I was 19 when I found out I was pregnant (end of November) and turned 20 at the beginning of December. OH and I were talking about getting pregnant as I wasn't on birth control at that time. We decided the time wasn't right and that I should go back on birth control just in case. I was going to wait till after my next period... I kept thinking I was getting it as I was having lower back pain, ache-y boobs, and mood swings... never got it. Asked OH if he thought I was pregnant and he said he didn't think so. The next day I tested and BFP lol. So we were unprotected and talking about the very real possibility but were planning on preventing. Now though we couldn't be happier. We both love our little Baby Bear even though we probably could have waited. 
We had discussed getting pregnant because my body was just telling me it was what I should do. I had thoughts and dreams about being a mommy but logic told me the time wasn't right. 
I think a big reason couples wait to have children is because its a lot easier (in most cases) to provide for a baby without struggling if both parents have been through schooling and have jobs and a house and whatnot. Young parents either give up on school or it becomes 2nd priority to being a mommy. But there are 18-25 year olds who are completely capable of providing for a baby anyway. 
Teen pregnancy also has a bad rap. Not that all teen moms are horrible (...thanks MTV) because many are just as good, if not better, than women in their 30's. But it is a sad reality that teenagers are seeing babies as a "trend" and thinking its going to be like bringing home a puppy. Then when they realize how much WORK it really is the one who suffers is that poor baby.


----------



## lizardbreath

I got pregnant with my daughter at 18 and she was a Surprise 
and I got pregnant with this baby at 20 and he or she was a BIG surprise but both happy and loved surprises none the less


----------



## anbell262

im about 5 weeks pregnant and I'm scared to death at the age of 16. this was definitely unplanned and not expected. the man of my dreams walked out the door the minute i found out..... this isn't fair but i will get through it..... haven't told my parents yet and i don't plan to until im ready


----------



## xforuiholdonx

anbell262: You'll realize soon sweety, that he wasnt the man of your dreams, because if he was, he wouldnt have walked out on his child. At sixteen, its a very real, very scary thing. Its an adjustment, but a well worthy on.
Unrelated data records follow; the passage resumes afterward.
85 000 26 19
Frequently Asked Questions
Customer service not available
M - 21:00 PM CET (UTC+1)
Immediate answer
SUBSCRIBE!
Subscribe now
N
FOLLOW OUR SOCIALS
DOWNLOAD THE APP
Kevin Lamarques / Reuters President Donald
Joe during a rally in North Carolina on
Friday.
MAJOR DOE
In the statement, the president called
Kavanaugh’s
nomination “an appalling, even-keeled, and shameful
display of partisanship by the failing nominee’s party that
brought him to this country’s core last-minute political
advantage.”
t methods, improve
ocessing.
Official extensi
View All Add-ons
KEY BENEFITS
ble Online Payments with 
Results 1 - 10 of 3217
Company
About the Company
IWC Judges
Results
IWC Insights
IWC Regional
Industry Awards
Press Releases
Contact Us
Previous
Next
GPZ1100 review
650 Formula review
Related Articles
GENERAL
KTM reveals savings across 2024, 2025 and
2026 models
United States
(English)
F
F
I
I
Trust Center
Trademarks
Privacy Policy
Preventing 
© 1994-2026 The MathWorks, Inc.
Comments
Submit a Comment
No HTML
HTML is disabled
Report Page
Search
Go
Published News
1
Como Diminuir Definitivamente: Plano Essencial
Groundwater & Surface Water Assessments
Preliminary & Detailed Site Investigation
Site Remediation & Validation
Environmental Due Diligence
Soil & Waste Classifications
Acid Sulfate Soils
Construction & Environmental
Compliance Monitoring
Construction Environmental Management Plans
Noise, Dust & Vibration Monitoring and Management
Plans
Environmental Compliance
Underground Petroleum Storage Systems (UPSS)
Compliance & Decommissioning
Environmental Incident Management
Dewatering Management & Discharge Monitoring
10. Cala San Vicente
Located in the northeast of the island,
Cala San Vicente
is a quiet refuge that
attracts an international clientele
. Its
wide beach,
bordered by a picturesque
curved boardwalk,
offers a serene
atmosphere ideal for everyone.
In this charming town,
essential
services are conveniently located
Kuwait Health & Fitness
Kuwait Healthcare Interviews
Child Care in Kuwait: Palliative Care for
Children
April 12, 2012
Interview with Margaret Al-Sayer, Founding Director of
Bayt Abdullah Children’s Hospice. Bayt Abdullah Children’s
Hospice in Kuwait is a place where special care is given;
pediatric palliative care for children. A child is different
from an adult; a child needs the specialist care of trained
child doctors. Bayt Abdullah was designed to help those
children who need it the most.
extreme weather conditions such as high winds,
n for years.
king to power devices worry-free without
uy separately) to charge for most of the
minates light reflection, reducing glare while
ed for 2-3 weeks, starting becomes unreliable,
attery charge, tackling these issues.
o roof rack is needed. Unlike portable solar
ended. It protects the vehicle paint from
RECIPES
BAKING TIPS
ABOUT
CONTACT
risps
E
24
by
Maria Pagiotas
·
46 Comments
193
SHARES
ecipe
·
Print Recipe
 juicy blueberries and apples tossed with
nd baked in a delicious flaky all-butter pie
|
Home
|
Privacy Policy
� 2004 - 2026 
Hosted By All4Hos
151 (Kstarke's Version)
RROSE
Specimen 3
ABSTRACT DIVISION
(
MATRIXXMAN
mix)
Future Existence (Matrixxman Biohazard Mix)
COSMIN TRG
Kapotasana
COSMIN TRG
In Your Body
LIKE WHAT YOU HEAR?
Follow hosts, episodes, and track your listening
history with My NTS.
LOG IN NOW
Your parents need to know soon as theyll the ones getting the insurance statements in the mail, if you go to the doctor, and even if they may be disappointed at first, theyll be there to support you, even without FOB, You CAN DO THIS. We never getting anything thrown our way we cant deal.


----------



## first_time_ma

well mine wasnt planned but is not regreted either


----------



## YoungMummy08

both mine where planned i had my 1st son at 18 im now 21 & pregnant with my 2nd


----------



## youngmummytob

hey i am 18 and 6wks pregnant, i am 19 in may, my OH is 22, 23 this year, our baby war kinda pland. We were in the middle of planin and 1 day i had a fellin to take a test and it came bk tht i was pregnant, x x x


----------



## beckahdee

Yeh im turning 19 in june and my oh is turning 19 in november. and we decided were gonna ttc only my second cycle but od is soon. 

I was just curious. 
cuz i know im still young and everyone says i still have my life ahead of me. but i cant wait to be someones mom. and i know i can be the greatest mom i can be. and i cant wait till i get a BFP i find it so exciting.


----------



## YoungMummy08

beckahdee said:


> Yeh im turning 19 in june and my oh is turning 19 in november. and we decided were gonna ttc only my second cycle but od is soon.
> 
> I was just curious.
> cuz i know im still young and everyone says i still have my life ahead of me. but i cant wait to be someones mom. and i know i can be the greatest mom i can be. and i cant wait till i get a BFP i find it so exciting.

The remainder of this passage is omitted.